Dos artistas que contribuíram intensamente para a formação das minhas preferências musicais, o Milton Nascimento foi o único com o qual tive uma relação de ídolo. Colecionava seus discos e usava camisetas que eu mesmo pintava com a silhueta do rosto e do chapéu do artista. Milton mexeu muito com as minhas emoções de estudante.
A minha intensa admiração por Milton Nascimento nasceu com a sua arte-ofertório, que reunia seres, lugares e construções de destinos. Encontro as essências dessa obra em muito do que me tornei. “No sertão da minha terra…” (Morro Velho), “Nasci num rio qualquer / Meu nome é rio” (Pablo), “Para quem quer se soltar / Invento o cais” (Cais) e “Eu estou com o pé nessa estrada / Qualquer dia a gente se vê” (Nada será como antes) são canções que falam de mim.
Sentimento que segue em: “Eu sou da América do Sul / Eu sei, vocês não vão saber” (Para Lennon e McCartney), “Pra viver nesse chão duro / Tem que dar fora o fulano” (Canto Latino), “O que vocês diriam dessa coisa que não dá mais pé?” (Saídas e Bandeiras) e “Eu tenho esses peixes / E dou de coração à natureza” (Milagre dos peixes).
Talvez o momento de antipolítica e de segregação que vivemos agudize a comoção do meu conflito. “Que tragédia é essa que cai sobre todos nós?” (Promessas do sol), “O brilho cego de paixão e fé, faca amolada” (Fé cega, faca amolada), “Só pensa agora em voltar / Não fala mais na bota e no anel de Zapata” (Tudo que você podia ser), “Aqui vive um povo que merece mais respeito” (Notícias do Brasil).
Dizem que os ídolos fazem parte das nossas buscas por identificação.
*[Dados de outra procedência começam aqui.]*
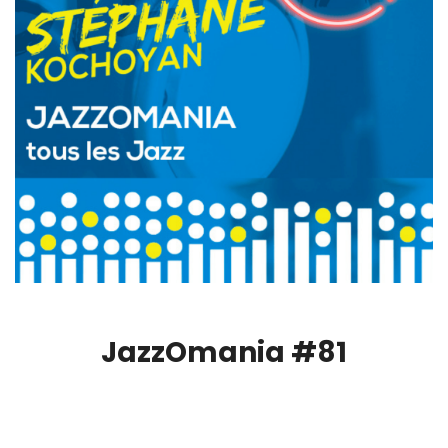
JazzOmania #81
00:00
Fiz música pensando em pedir ao Milton para cantar e até escrevi os argumentos para um filme, com base no livro “O Sal da Terra”, de Caio Porfírio Carneiro, que tinha a música “Canção do Sal” como trilha. Tudo sob o mantra: “Há que se cuidar da vida / Há que se cuidar do mundo / Tomar conta da amizade” (Coração de estudante).
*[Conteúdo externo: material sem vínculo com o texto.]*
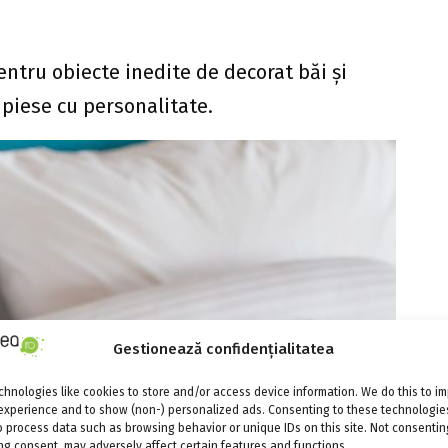
ntru obiecte inedite de decorat băi şi
 piese cu personalitate.
Gestionează confidențialitatea
hnologies like cookies to store and/or access device information. We do this to i
experience and to show (non-) personalized ads. Consenting to these technologies
o process data such as browsing behavior or unique IDs on this site. Not consentin
g consent, may adversely affect certain features and functions.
Nessa relação de fã e ídolo, tive uma grande decepção juvenil. Milton Nascimento foi o único artista que tentei entrevistar e não consegui. Ele estava hospedado no Othon em Fortaleza e, depois de várias tentativas frustradas, consegui falar com ele por interfone. E desabafei: “Somos estudantes, Milton, acreditamos em sua música. Isso é traição!”.
Mesmo assim, da mesma maneira que, na década de 1980, vi o Milton no Centro de Convenções, em Fortaleza, estive em outros shows dele como o que ele cantou com o coral infantil Rouxinóis de Divinópolis (1995) e com Tiago Iorc (2017), em São Paulo. Pensei que tivesse superado tudo isso, mas estou com dificuldade de renovar a satisfação de ver o meu velho ídolo no palco com o corpo debilitado e aquela voz tão sublime desaparecendo. “Longe, longe, ouço essa voz / Que o tempo não vai levar” (Sentinela).